The binary log of an integer is close to the location of the MOST significant bit. (Common Lisp, see HAULONG. Smalltalk, see #highBit.) Some machines have hardware for "Count Leading Zeros" that can be used to get this. BUT that's still not the binary logarithm. 4 and 5 have their most significant bit in the same place, but do not have the same base-2 logarithm. log2(4) = 2.0000000000000000 log2(5) = 2.3219280948873622 Realistically, the hard part happens *after* you find the most significant bit. For floating point values, you already know where that bit is
because the exponent tells you (modulo some edge cases and an offset).
That's not the hard part. In the open source libm, log() is 104 SLOC of C, while log2() is 119 SLOC of C. In both of them, extracting the exponent from the floating point number is indeed just a couple of lines. It's everything ELSE that's hard. Getting below 0.90 ULP of error is not easy. It's worth noting that these days the standard C library has log1p() and log() -- both base e -- and also log2 and log10. But that's recent; the C library used to include just log().
That should still be faster than even the division operation alone that you otherwise need to combine the two values. Divisions are expensive, too. (interesting fact: Java uses a seven-fingered merge sort with bit-shift-trickery to approximate a division by seven because the division is so damn expensive)

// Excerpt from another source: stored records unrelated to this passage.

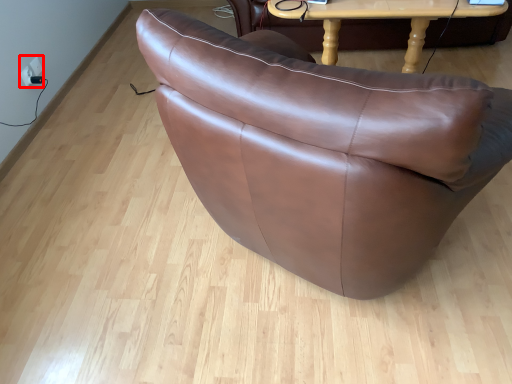 Question: From the image's perspective, considering the relative positions of electric outlet (annotated by the red box) and table in the image provided, where is electric outlet (annotated by the red box) located with respect to the staircase?

Choices:
 (A) above
 (B) below

Answer: (B) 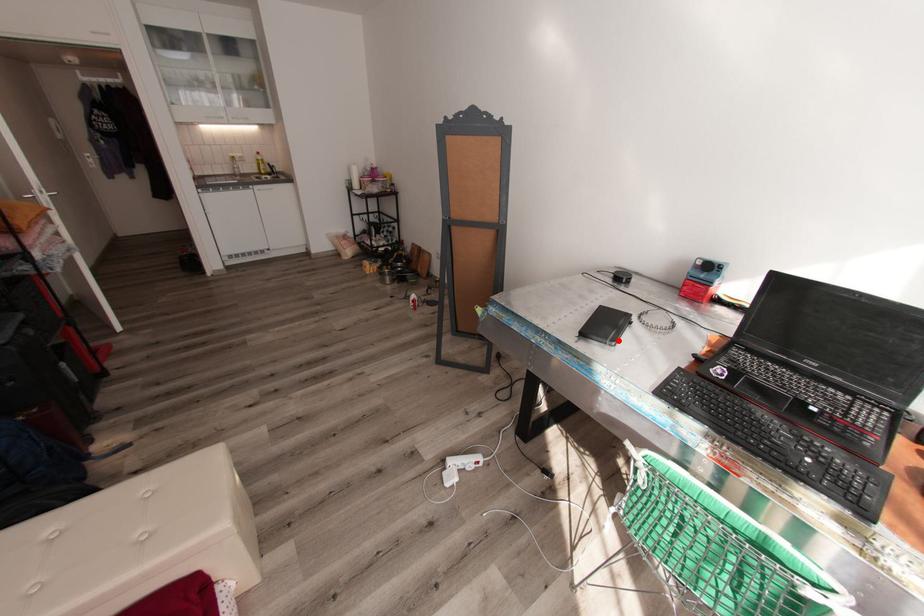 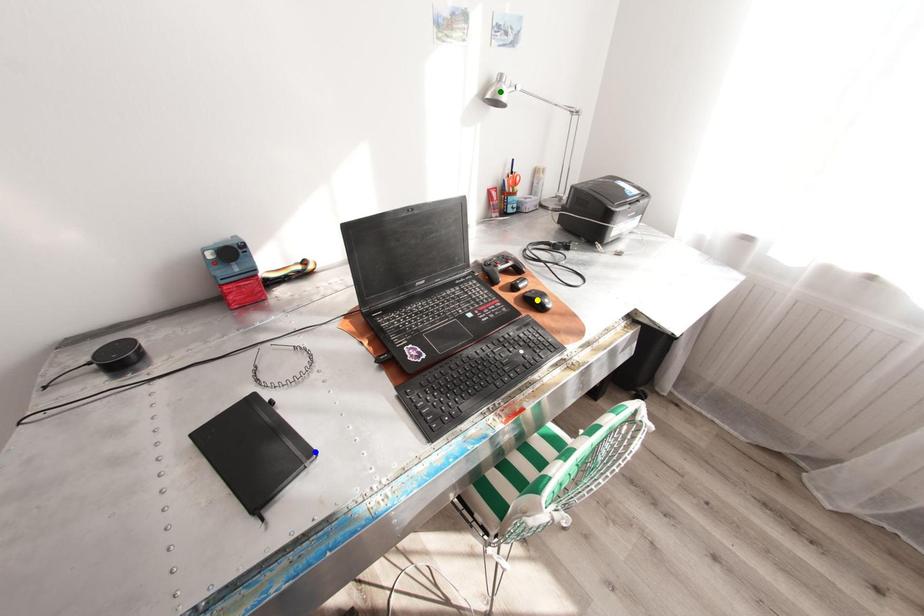 Question: I am providing you with two images of the same scene from different viewpoints. A red point is marked on the first image. You are given multiple points on the second image. In image 2, which mark is for the same physical point as the one in image 1?

Choices:
 (A) blue point
 (B) green point
 (C) yellow point

Answer: (A) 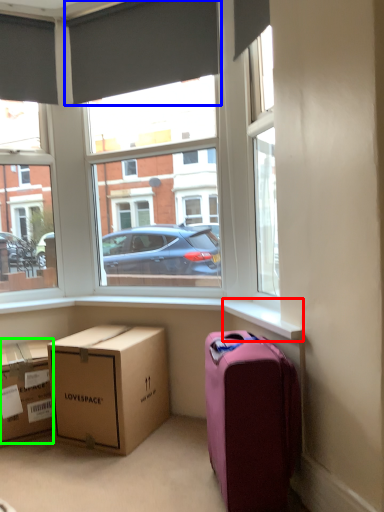 Question: Which object is positioned closest to window sill (highlighted by a red box)? Select from curtain (highlighted by a blue box) and box (highlighted by a green box).

Choices:
 (A) curtain
 (B) box

Answer: (B) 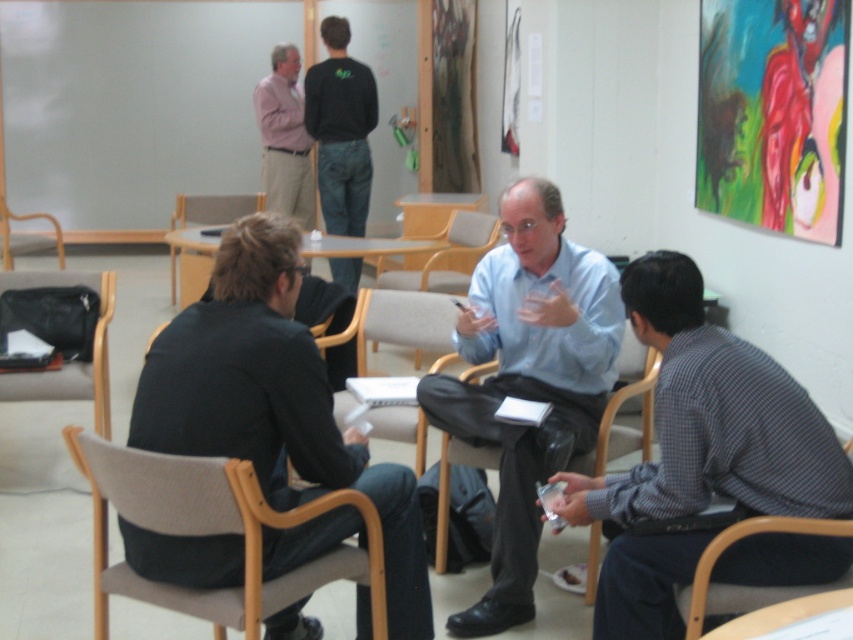 You are an office worker who needs to sit down. You see a wooden chair at center and a light gray fabric chair at center. Which chair is located above the other?

The wooden chair at center is positioned under the light gray fabric chair at center, so the light gray fabric chair at center is above the wooden chair at center.

Based on the scene description, what object is located at the coordinates point [399,324]?

The point [399,324] indicates a light gray wood chair at center.

You are standing at the back of the room and want to approach the wooden chair at center and the light gray fabric chair at center. Which chair will you reach first?

The wooden chair at center is closer to the viewer than the light gray fabric chair at center, so you will reach the wooden chair at center first. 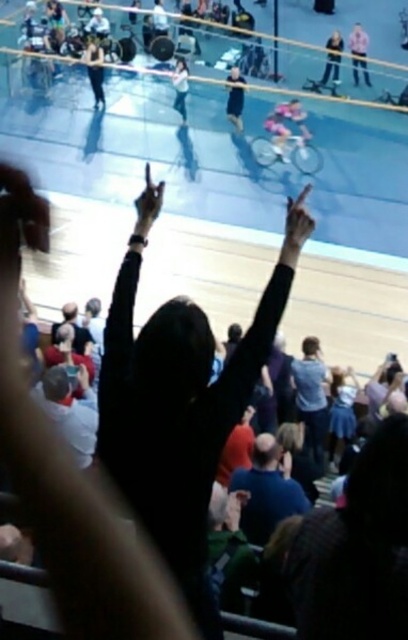 You are a photographer at the cycling event. You want to capture a photo of both the light blue fabric at center and the matte black jacket at upper right in the same frame. Based on their positions, which object will appear closer to the bottom of the photo?

The light blue fabric at center will appear closer to the bottom of the photo because it is shorter than the matte black jacket at upper right.

You are a photographer at the cycling event and want to capture a photo of both the light blue fabric at center and the light blue jersey at upper center. Which object should you focus on first to ensure both are in sharp focus?

You should focus on the light blue fabric at center first since it is closer to the viewer than the light blue jersey at upper center, allowing the jersey to be in focus as well due to depth of field.

You are a photographer standing at the edge of the track. You want to take a photo of the blue denim shirt at center. Where should you aim your camera to capture it?

The blue denim shirt at center is located at point 0.623 on the x axis and 0.765 on the y axis, so you should aim your camera at those coordinates to capture it. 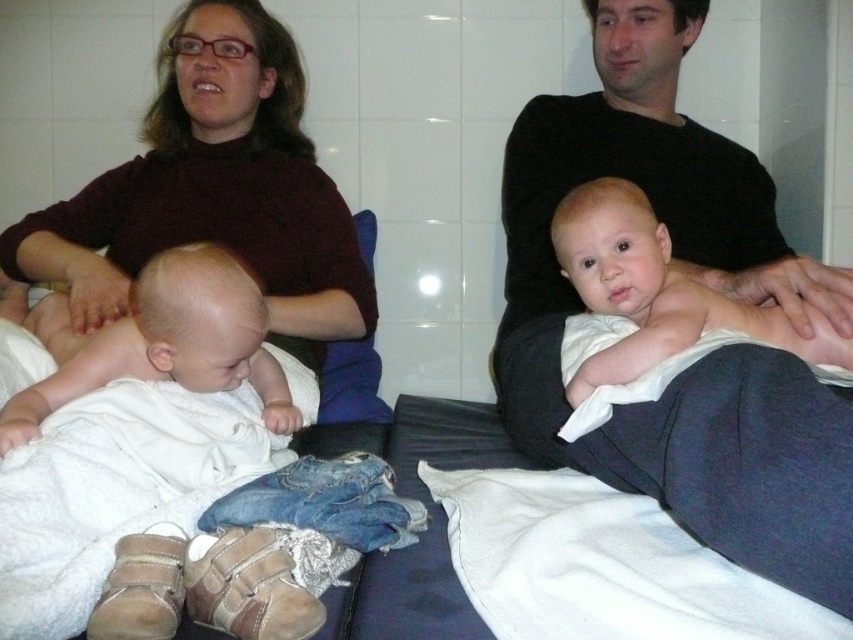 Which is more to the right, black cotton shirt at upper right or matte brown sweater at upper left?

From the viewer's perspective, black cotton shirt at upper right appears more on the right side.

Locate an element on the screen. black cotton shirt at upper right is located at coordinates (699, 280).

Where is `black cotton shirt at upper right`? black cotton shirt at upper right is located at coordinates (699, 280).

Does matte brown sweater at upper left appear on the left side of white clothed baby at upper right?

Correct, you'll find matte brown sweater at upper left to the left of white clothed baby at upper right.

Is the position of matte brown sweater at upper left more distant than that of white clothed baby at upper right?

Yes, it is behind white clothed baby at upper right.

What are the coordinates of `matte brown sweater at upper left` in the screenshot? It's located at (213, 189).

The image size is (853, 640). What are the coordinates of `matte brown sweater at upper left` in the screenshot? It's located at (213, 189).

Can you confirm if black cotton shirt at upper right is smaller than white clothed baby at upper right?

No.

Consider the image. Which of these two, black cotton shirt at upper right or white clothed baby at upper right, stands taller?

black cotton shirt at upper right is taller.

Who is more forward, (737,278) or (627,378)?

Point (627,378) is more forward.

This screenshot has width=853, height=640. In order to click on black cotton shirt at upper right in this screenshot , I will do `click(699, 280)`. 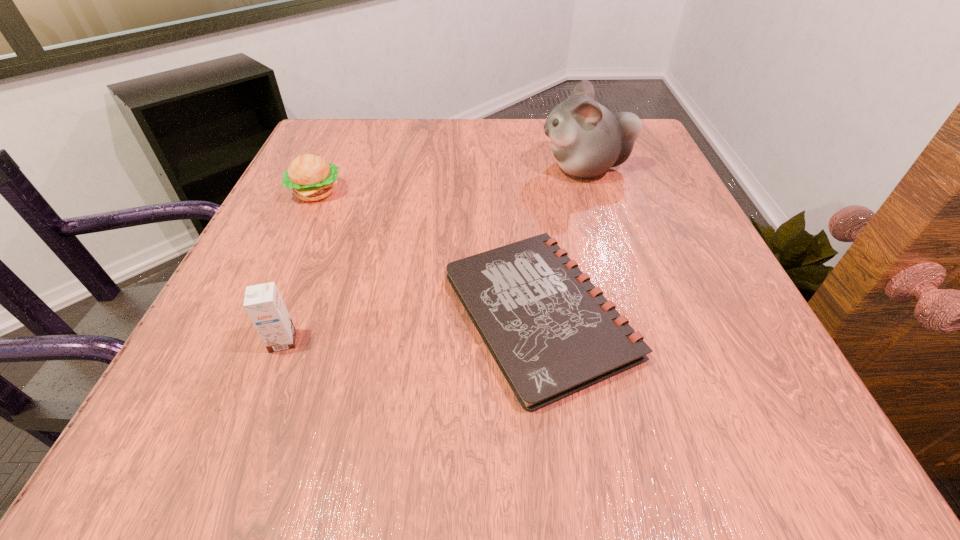 Find the location of a particular element. The width and height of the screenshot is (960, 540). vacant area that lies between the hamburger and the hamster is located at coordinates (450, 180).

The image size is (960, 540). I want to click on empty location between the hamster and the shortest object, so click(562, 241).

Identify which object is located as the nearest to the second tallest object. Please provide its 2D coordinates. Your answer should be formatted as a tuple, i.e. [(x, y)], where the tuple contains the x and y coordinates of a point satisfying the conditions above.

[(552, 333)]

Image resolution: width=960 pixels, height=540 pixels. What are the coordinates of `object identified as the third closest to the tallest object` in the screenshot? It's located at (263, 303).

At what (x,y) coordinates should I click in order to perform the action: click on free spot that satisfies the following two spatial constraints: 1. on the face of the tallest object; 2. on the front side of the chocolate milk. Please return your answer as a coordinate pair (x, y). Looking at the image, I should click on (639, 341).

You are a GUI agent. You are given a task and a screenshot of the screen. Output one action in this format:
    pyautogui.click(x=<x>, y=<y>)
    Task: Click on the vacant area that satisfies the following two spatial constraints: 1. on the front side of the notebook; 2. on the right side of the hamburger
    The width and height of the screenshot is (960, 540).
    Given the screenshot: What is the action you would take?
    pyautogui.click(x=260, y=313)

Java was designed by a company that left integer division entirely out of the hardware of their machine (SPARC V7). While this was fixed in SPARC V8, some experiences leave scars. For what it's worth, gcc and other C compilers have been optimising integer divisions by known constants into shifts and adds/subtracts for a long time. The bit-shift trickery may well be an idea whose time has gone. What this has to do with FLOATING-POINT divisions is not clear. Looking at all the work that log() -- or log2() -- has to do makes me think that a Haskell program that could NOTICE an extra floating-point division would be a very unusual Haskell program indeed.
So sorry, I don't believe that claim of yours. I'm not sure about your second claim either. Maybe natural logarithms are used more often, maybe not. I don't have any numbers either way and I don't read enough papers to have a feeling what the scientific community uses.
Natural logarithms have some rather pleasant mathematical properties. log10 is nice for human beings, but that's a user interface issue more than actual calculation. log2 is useful if you are calculating "information", but even then, for most purposes other than user output measuring information in nats is just as good as measuring in bits.